L’opposante a fait référence à des décisions antérieures de l’Office à l’appui de ses arguments (08/09/2014, B 1 989 048, PRODENT/PREVDENT;23/05/2014, B 2 200 643, LARYTAPE/LARYBASE;10/09/2013, B 1 945 453, O2/JEUNESSE O2;29/01/2010, B 1 226 598, EASI-BREATHE/SYNCHRO-BREATHE;16/06/2010, B 1 138 967, EURIM- PHARM/NEURIM PRODUITS PHARMACEUTIQUES; 16/08/2012, B 1 904 633, ASSALIX/ASARIS; 05/12/2014, B 2 306 986, BABYLOVE/LOVEBABY).
Décision sur l’opposition no B 3 096 666Page du 8 8
Bien que les décisions antérieures de l’Office ne soient pas contraignantes, leur raisonnement et leur résultat doivent tout de même être dûment examinés lorsqu’il s’agit de statuer sur une affaire spécifique.
En l’espèce, les affaires antérieures citées par l’opposante ne sont pas pertinentes pour la présente procédure.

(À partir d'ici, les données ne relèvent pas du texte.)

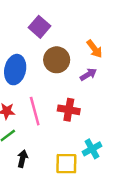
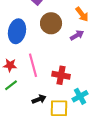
red cross: (69, 110) -> (61, 75), moved
black arrow: (22, 159) -> (39, 99), moved, turned 56

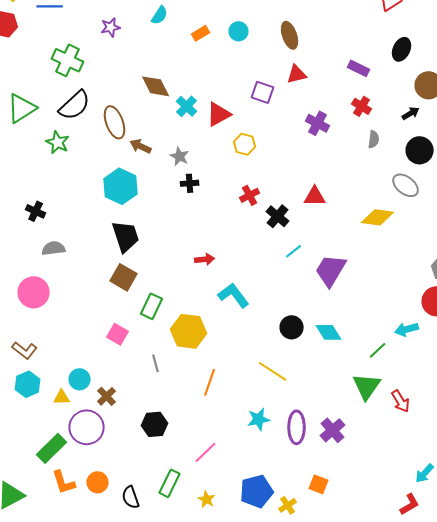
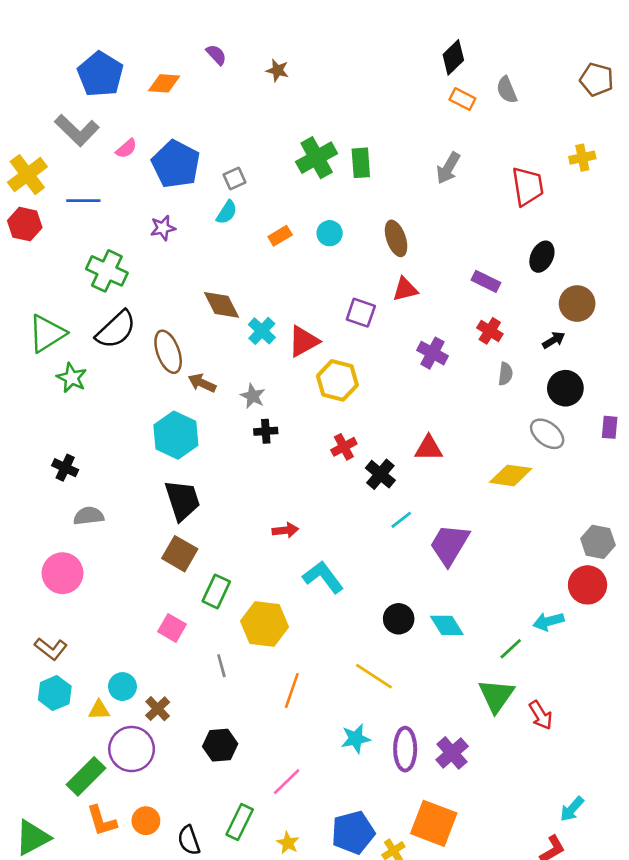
green star: (58, 142) -> (72, 378), moved
yellow hexagon: (245, 144) -> (337, 380), size x1.4
orange square: (319, 484) -> (434, 823), size x1.8

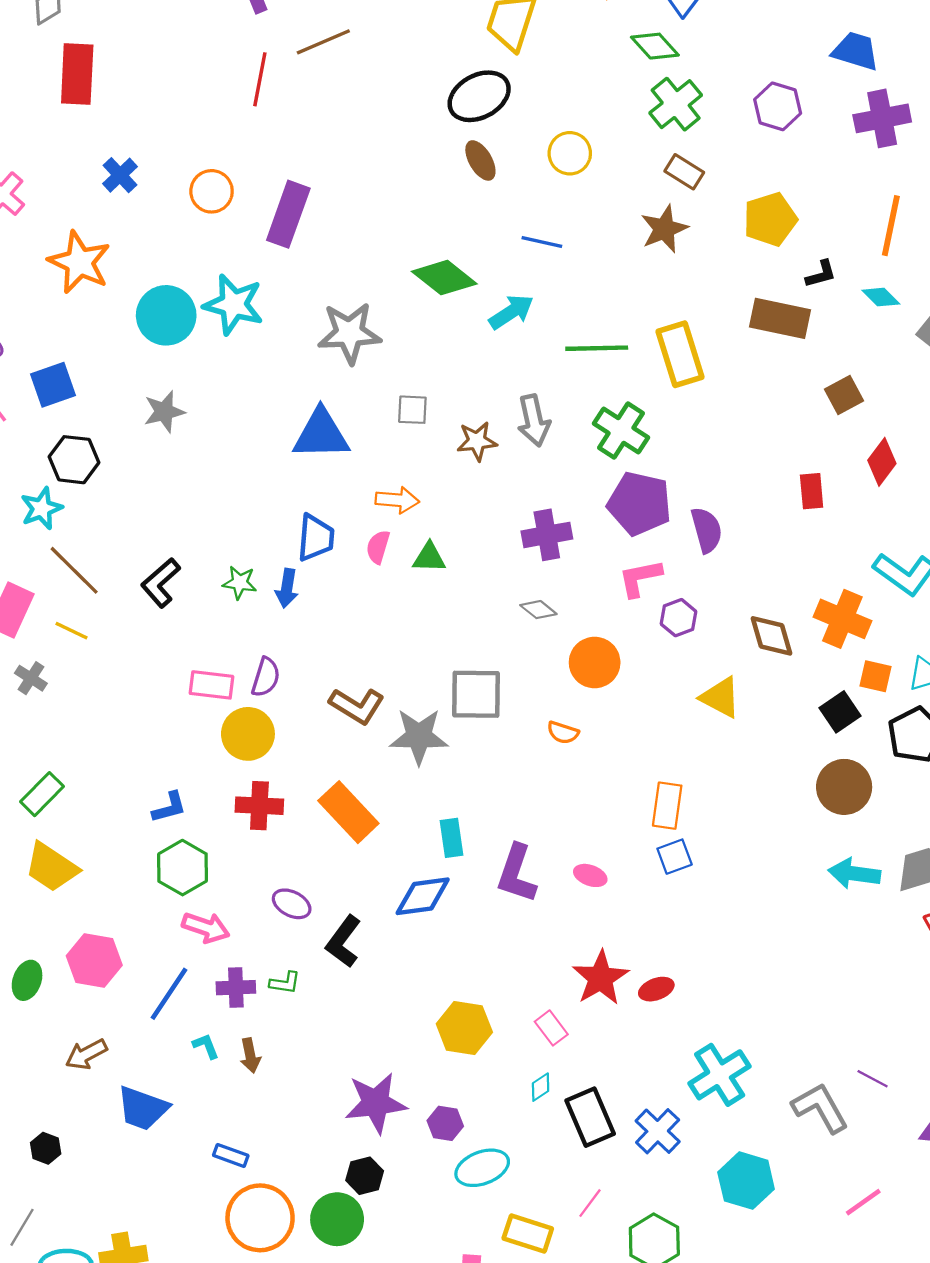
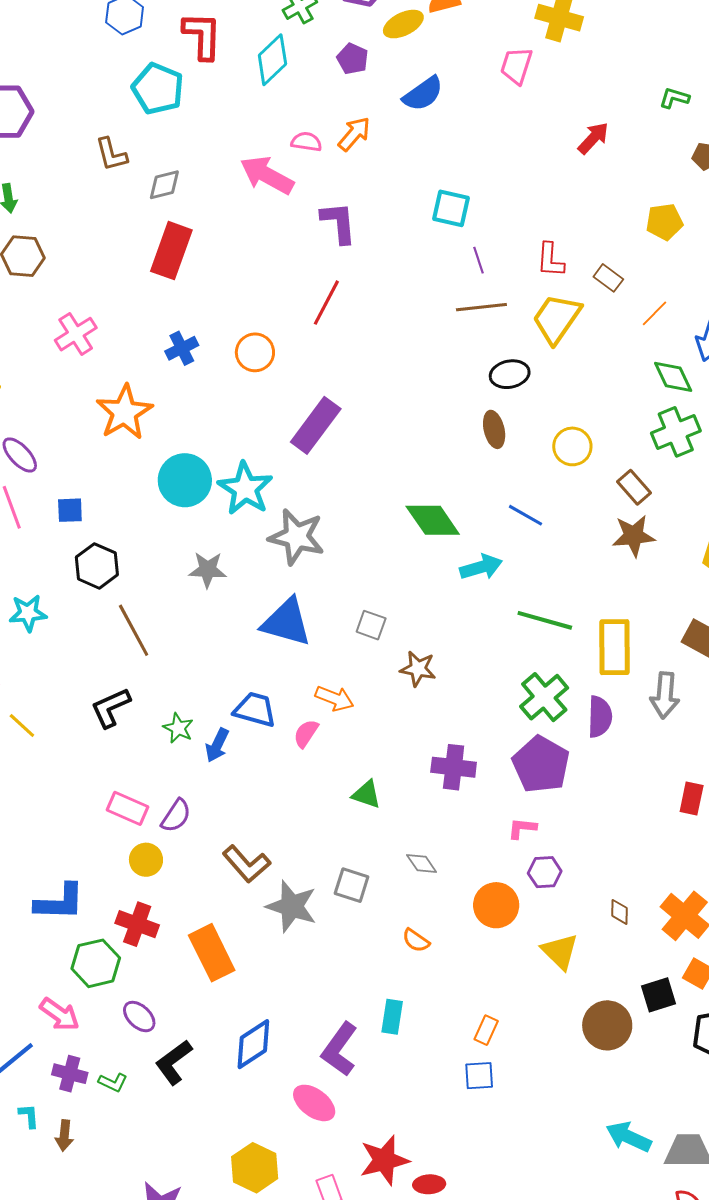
brown line: (323, 42) -> (481, 307), moved
black ellipse: (479, 96) -> (510, 374), size x0.7
brown rectangle: (684, 172) -> (634, 487), moved
orange circle: (212, 191) -> (255, 352), moved
gray star: (349, 333) -> (297, 537), moved
blue square: (53, 385) -> (70, 510), size x0.7
gray star: (164, 412) -> (208, 570), moved
gray arrow: (534, 421) -> (665, 695), moved
black hexagon: (74, 460) -> (97, 566), moved
purple semicircle: (707, 530) -> (600, 717), moved
blue trapezoid: (316, 538) -> (255, 709), turned -96
green triangle: (429, 558) -> (366, 794), moved
brown line: (74, 570) -> (134, 630), moved
pink L-shape: (640, 578) -> (522, 828), size x0.7
gray diamond: (538, 610) -> (422, 863), moved
brown diamond: (771, 636) -> (620, 912), size x0.6
orange circle: (595, 662) -> (496, 905), moved
gray square: (476, 694) -> (352, 885), size x0.7
yellow circle: (248, 734) -> (146, 860), size x0.7
brown circle: (844, 787) -> (607, 1025), moved
orange rectangle: (667, 806) -> (486, 1030), size x0.7
blue L-shape: (169, 807) -> (60, 902), size x1.6
cyan rectangle: (452, 838) -> (392, 1017), moved
green hexagon: (182, 868) -> (96, 963), moved
pink ellipse: (590, 875) -> (314, 1103), moved, size x1.5
blue diamond: (423, 896) -> (253, 1044), turned -42

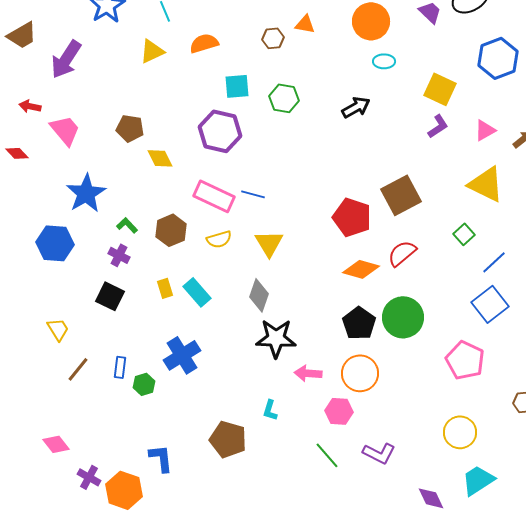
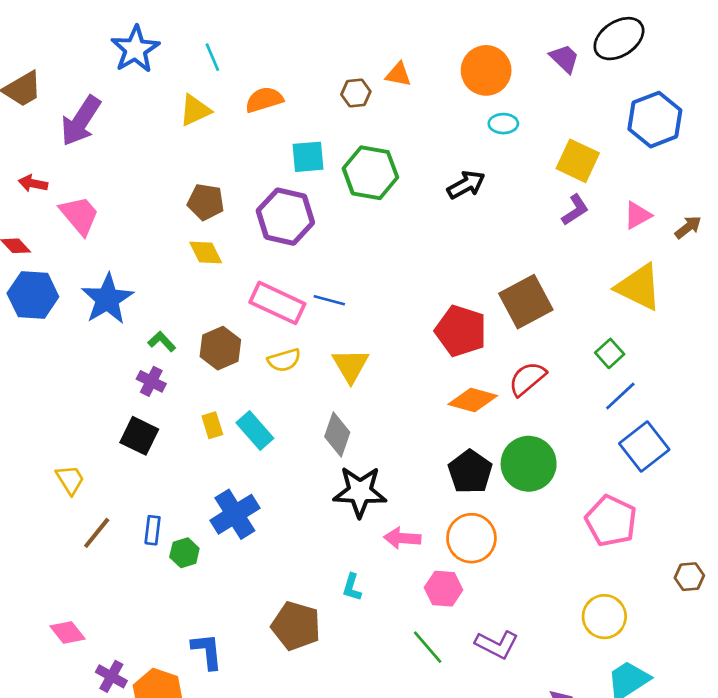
green hexagon: (284, 98) -> (370, 173), size x1.4
brown pentagon: (130, 128) -> (206, 202), moved
blue hexagon: (55, 243) -> (33, 295), moved
blue line: (494, 262) -> (620, 396), moved

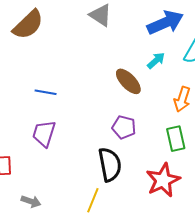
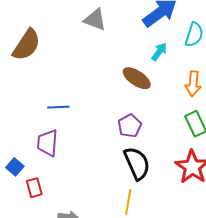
purple pentagon: (124, 127) -> (130, 126), moved, turned -30
purple trapezoid: (44, 134) -> (47, 143), moved

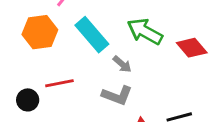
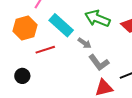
red line: (59, 83) -> (45, 50), moved
gray L-shape: (117, 95) -> (99, 63), moved, turned 40

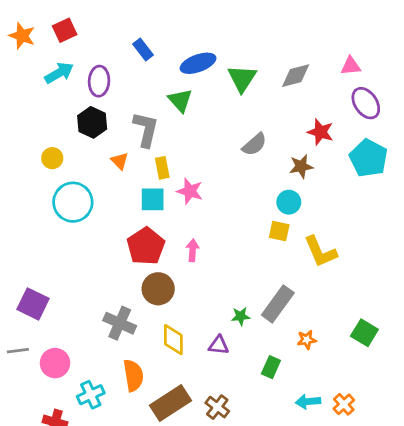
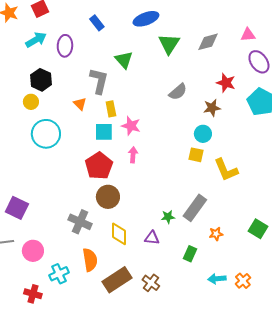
blue ellipse: (198, 63) -> (146, 19), moved
black hexagon: (92, 122) -> (41, 80), moved
pink arrow: (193, 250) -> (133, 155), moved

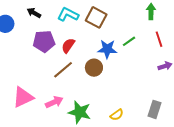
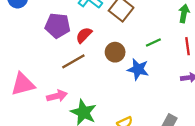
blue star: (107, 49) -> (138, 69), moved
brown circle: (94, 68) -> (115, 52), moved

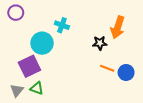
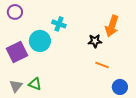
purple square: (29, 66) -> (17, 52), moved
blue circle: (126, 72) -> (120, 87), moved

Contrairement à ce qui est le cas en l’espèce, les signes dans les affaires mentionnées par l’opposante soit coïncident par presque toutes les lettres et/ou les lettres qui coïncident ont la même position et/ou les éléments verbaux communs évoquent un concept qui était évident malgré l’ordre inverse. En l’espèce, les signes sont dépourvus de signification et, en raison de la position différente de la suite de lettres «BR * Z» dans le signe contesté par rapport à celles des marques antérieures, la coïncidence n’est pas immédiatement perceptible et ne conduit qu’à un degré de similitude global tout au plus faible pour les raisons déjà exposées en détail ci-dessus. Par conséquent, les références de l’opposante à ces affaires antérieures de l’Office ne sont pas de nature à modifier les conclusions et le résultat ci-dessus.
Compte tenu de tout ce qui précède, il n’existe aucun risque de confusion dans l’esprit du public, même en ce qui concerne les produits qui ont été jugés identiques. En conséquence, l’opposition doit être rejetée;
FRAIS
Conformément à l’article 109, paragraphe 1, du RMUE, la partie perdante dans une procédure d’opposition doit supporter les taxes et frais exposés par l’autre partie.
L’opposante étant la partie perdante, elle doit supporter les frais exposés par la demanderesse aux fins de la présente procédure.
Conformément à l’article 109, paragraphe 7, du RMUE et à l’article 18, paragraphe 1, point c) i), du REMUE, les frais à payer à la demanderesse sont les frais de représentation, qui sont fixés sur la base du taux maximal qui y est fixé.
De la division d’opposition
Birute SATAITE- Begoña URIARTE SAM GYLLING GONZALEZ VALIENTE
Conformément à l’article 67 du RMUE, toute partie peut recourir contre cette décision pour autant que cette dernière n’ait pas fait droit à ses prétentions. Conformément à l’article 68 du RMUE, le recours doit être formé par écrit auprès de l’Office dans un délai de deux mois à compter du jour de la notification de la présente décision. L’acte de recours est déposé dans la langue de procédure de la décision attaquée. En outre, un mémoire exposant les motifs du recours doit être déposé par écrit dans un délai de quatre mois à compter de cette date. Le recours n’est considéré comme formé qu’après paiement de la taxe de recours d’un montant de 720 EUR.